Sonos Connect with Wyred4Sound reclocker modification
A versatile music streamer equipped with a high accuracy direct I2S upsampling digital coaxial output
Review sample supplied by Wyred4Sound
Retail price complete unit $890
Retail price mod only $550
The Wyred4Sound Sonos upgrade entirely replaces the mediocre Cirrus Logic CODAC and the associated high jitter clocks. The upgrade consists of installing a new custom Wyred 4 Sound designed PCB that contains:
- High-end sample rate converter made by TI
- Low jitter clock with less than .5ps jitter
- Low noise power supply for the clock and SR
- Micro processor controller
- Input & output digital buffers
This new custom board is factory-installed in the SONOS and directly converts the I²S into up-sampled SPDIF. The resultant ultra clean low jitter signal is then available through both the Coax and Optical digital outputs.

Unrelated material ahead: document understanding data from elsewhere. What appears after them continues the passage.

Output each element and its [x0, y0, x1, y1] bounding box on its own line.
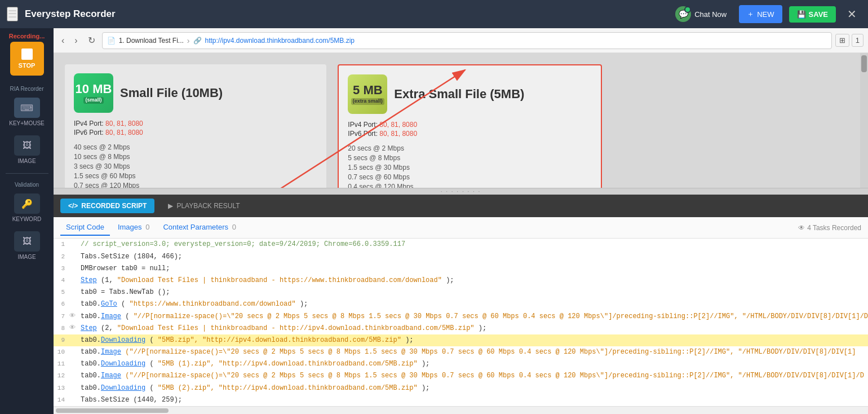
play-icon: ▶ — [168, 202, 173, 210]
stat-row: 1.5 secs @ 30 Mbps — [348, 164, 591, 171]
tab-images[interactable]: Images 0 — [112, 219, 156, 236]
sidebar-item-image1[interactable]: 🖼 IMAGE — [0, 131, 54, 169]
goto-link[interactable]: GoTo — [101, 300, 117, 308]
ipv6-ports-10: 80, 81, 8080 — [105, 129, 143, 136]
image-link-12[interactable]: Image — [101, 372, 121, 380]
keyword-icon: 🔑 — [14, 193, 40, 214]
scrollbar-thumb — [56, 408, 169, 413]
page-scrollbar[interactable] — [860, 53, 868, 188]
recorded-script-button[interactable]: </> RECORDED SCRIPT — [60, 199, 154, 213]
code-area[interactable]: 1 // script_version=3.0; everystep_versi… — [54, 239, 868, 406]
code-line-7: 7 👁 tab0.Image ( "//P[normalize-space()=… — [54, 311, 868, 323]
stat-row: 0.7 secs @ 60 Mbps — [348, 173, 591, 181]
badge-5mb-label: (extra small) — [351, 98, 384, 105]
ipv4-port-row-5: IPv4 Port: 80, 81, 8080 — [348, 121, 591, 129]
new-button[interactable]: ＋ NEW — [739, 5, 782, 23]
code-line-10: 10 tab0.Image ("//P[normalize-space()=\"… — [54, 346, 868, 358]
tasks-recorded: 👁 4 Tasks Recorded — [798, 224, 861, 232]
keymouse-icon: ⌨ — [14, 98, 40, 118]
reload-button[interactable]: ↻ — [85, 33, 99, 48]
ipv6-port-row-10: IPv6 Port: 80, 81, 8080 — [74, 129, 317, 136]
back-button[interactable]: ‹ — [58, 33, 68, 48]
code-line-14: 14 Tabs.SetSize (1440, 259); — [54, 394, 868, 406]
tab-script-code[interactable]: Script Code — [60, 219, 110, 236]
app-title: Everystep Recorder — [25, 8, 663, 20]
main-layout: Recording... STOP RIA Recorder ⌨ KEY+MOU… — [0, 28, 868, 414]
browser-bar-actions: ⊞ 1 — [835, 34, 863, 47]
downloading-link-11[interactable]: Downloading — [101, 360, 145, 368]
chat-icon: 💬 — [675, 6, 691, 22]
save-button[interactable]: 💾 SAVE — [789, 6, 836, 23]
link-icon: 🔗 — [193, 37, 202, 45]
downloading-link-13[interactable]: Downloading — [101, 384, 145, 392]
image-link-7[interactable]: Image — [101, 312, 121, 320]
url-separator: › — [187, 36, 190, 45]
code-line-13: 13 tab0.Downloading ( "5MB (2).zip", "ht… — [54, 382, 868, 394]
card-10mb-header: 10 MB (small) Small File (10MB) — [74, 73, 317, 113]
scrollbar-thumb — [861, 55, 867, 72]
download-cards: 10 MB (small) Small File (10MB) IPv4 Por… — [54, 53, 868, 188]
badge-10mb-label: (small) — [83, 97, 103, 104]
script-tabs: Script Code Images 0 Context Parameters … — [54, 217, 868, 239]
ipv4-port-row-10: IPv4 Port: 80, 81, 8080 — [74, 120, 317, 127]
eye-icon: 👁 — [798, 224, 805, 232]
recording-label: Recording... — [7, 28, 47, 42]
stat-row: 0.4 secs @ 120 Mbps — [348, 183, 591, 188]
badge-5mb: 5 MB (extra small) — [348, 74, 387, 114]
chat-label: Chat Now — [694, 10, 727, 19]
sidebar-divider — [6, 173, 48, 174]
sidebar-item-image2[interactable]: 🖼 IMAGE — [0, 227, 54, 265]
card-5mb: 5 MB (extra small) Extra Small File (5MB… — [338, 64, 601, 188]
downloading-link-9[interactable]: Downloading — [101, 336, 145, 344]
forward-button[interactable]: › — [71, 33, 81, 48]
image-icon-2: 🖼 — [14, 231, 40, 252]
card-10mb: 10 MB (small) Small File (10MB) IPv4 Por… — [65, 64, 326, 188]
ipv6-ports-5: 80, 81, 8080 — [379, 130, 417, 138]
step-link-4[interactable]: Step — [81, 276, 97, 284]
code-line-11: 11 tab0.Downloading ( "5MB (1).zip", "ht… — [54, 358, 868, 370]
sidebar-item-keymouse[interactable]: ⌨ KEY+MOUSE — [0, 93, 54, 131]
url-bar[interactable]: 📄 1. Download Test Fi... › 🔗 http://ipv4… — [102, 32, 832, 49]
stat-row: 20 secs @ 2 Mbps — [348, 144, 591, 152]
page-icon: 📄 — [107, 37, 116, 45]
url-text: http://ipv4.download.thinkbroadband.com/… — [205, 37, 355, 45]
card-5mb-header: 5 MB (extra small) Extra Small File (5MB… — [348, 74, 591, 114]
tab-count-button[interactable]: 1 — [852, 34, 863, 47]
code-line-2: 2 Tabs.SetSize (1804, 466); — [54, 251, 868, 263]
stat-row: 0.7 secs @ 120 Mbps — [74, 182, 317, 188]
script-header: </> RECORDED SCRIPT ▶ PLAYBACK RESULT — [54, 195, 868, 217]
stop-icon — [21, 49, 33, 60]
step-link-8[interactable]: Step — [81, 324, 97, 332]
ipv4-ports-5: 80, 81, 8080 — [379, 121, 417, 129]
hamburger-button[interactable]: ☰ — [7, 7, 18, 21]
content-area: ‹ › ↻ 📄 1. Download Test Fi... › 🔗 http:… — [54, 28, 868, 414]
divider-icon: · · · · · · · · — [441, 188, 481, 195]
image-link-10[interactable]: Image — [101, 348, 121, 356]
page-label: 1. Download Test Fi... — [119, 37, 184, 45]
save-icon: 💾 — [797, 10, 806, 19]
divider-handle[interactable]: · · · · · · · · — [54, 188, 868, 195]
playback-button[interactable]: ▶ PLAYBACK RESULT — [160, 199, 247, 213]
stat-row: 5 secs @ 8 Mbps — [348, 154, 591, 162]
sidebar: Recording... STOP RIA Recorder ⌨ KEY+MOU… — [0, 28, 54, 414]
close-button[interactable]: ✕ — [843, 5, 861, 23]
card-5mb-title: Extra Small File (5MB) — [394, 87, 524, 102]
sidebar-item-keyword[interactable]: 🔑 KEYWORD — [0, 189, 54, 227]
code-scrollbar[interactable] — [54, 406, 868, 414]
stat-row: 40 secs @ 2 Mbps — [74, 143, 317, 151]
validation-label: Validation — [12, 178, 41, 189]
chat-button[interactable]: 💬 Chat Now — [670, 3, 732, 25]
page-scroll[interactable]: 10 MB (small) Small File (10MB) IPv4 Por… — [54, 53, 868, 188]
browser-page: 10 MB (small) Small File (10MB) IPv4 Por… — [54, 53, 868, 188]
card-5mb-stats: 20 secs @ 2 Mbps 5 secs @ 8 Mbps 1.5 sec… — [348, 144, 591, 188]
code-line-1: 1 // script_version=3.0; everystep_versi… — [54, 239, 868, 250]
new-tab-button[interactable]: ⊞ — [835, 34, 849, 47]
empty-column — [613, 64, 857, 188]
tab-context-params[interactable]: Context Parameters 0 — [157, 219, 241, 236]
card-10mb-stats: 40 secs @ 2 Mbps 10 secs @ 8 Mbps 3 secs… — [74, 143, 317, 188]
code-line-4: 4 Step (1, "Download Test Files | thinkb… — [54, 275, 868, 287]
code-line-3: 3 DMBrowser tab0 = null; — [54, 263, 868, 275]
ipv4-ports-10: 80, 81, 8080 — [105, 120, 143, 127]
stop-button[interactable]: STOP — [10, 42, 44, 76]
stat-row: 10 secs @ 8 Mbps — [74, 153, 317, 161]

While Sonos doesn’t play hi-res material natively (up to 48kHz and 44.1kHz natively), the W4S board’s SPDIF output’s sample rate can be factory configured to 44.1, 48, 88.2, and 96kHz.
Above: W4S unit on the left, stock unit on the right
The Connect (former ZP90), and ZP80 before that, have been around for what seems like ages, yet I have thus far resisted getting one. My holding off was due to earlier experiences with other computer audio products such as the Squeezebox and my later efforts to maximise playback from desktop and laptop computers. Ultimately I found that none sounded sufficiently good enough and went with the PS Audio PWD mkII which was later superseded by the Sooloos system (now referred to as MDMS or Meridian Streaming Audio), in the shape of an MD600 and 818 Reference Audio Core. That system was again superseded by the AAZ Ultra Flow music server in combination with the Jeff Rowland Aeris USB DAC, which is still my reference today for computer audio playback, or as I like to call it, Next Gen Audio playback.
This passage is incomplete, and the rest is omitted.